[Collected data]
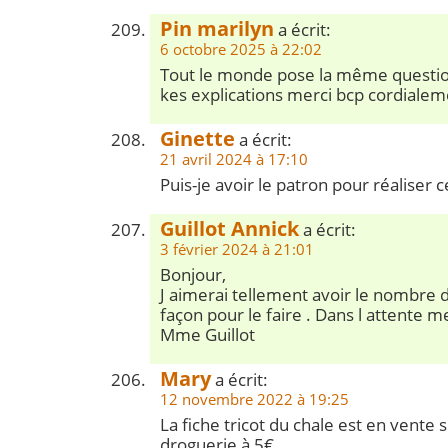
Pin marilyn
a écrit:
6 octobre 2025 à 22:02
Tout le monde pose la même questio
kes explications merci bcp cordialem
Ginette
a écrit:
21 avril 2024 à 17:10
Puis-je avoir le patron pour réaliser
Guillot Annick
a écrit:
3 février 2024 à 21:01
Bonjour,
J aimerai tellement avoir le nombre d
façon pour le faire . Dans l attente 
Mme Guillot
Mary
a écrit:
12 novembre 2022 à 19:25
La fiche tricot du chale est en vente su
droguerie à 5€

REQUIRED WORK: Without including any pictures, output each entry above exactly as it appears.

SOLUTION BELOW:
Pin marilyn
a écrit:
6 octobre 2025 à 22:02
Tout le monde pose la même questio
kes explications merci bcp cordialem
Ginette
a écrit:
21 avril 2024 à 17:10
Puis-je avoir le patron pour réaliser
Guillot Annick
a écrit:
3 février 2024 à 21:01
Bonjour,
J aimerai tellement avoir le nombre d
façon pour le faire . Dans l attente 
Mme Guillot
Mary
a écrit:
12 novembre 2022 à 19:25
La fiche tricot du chale est en vente su
droguerie à 5€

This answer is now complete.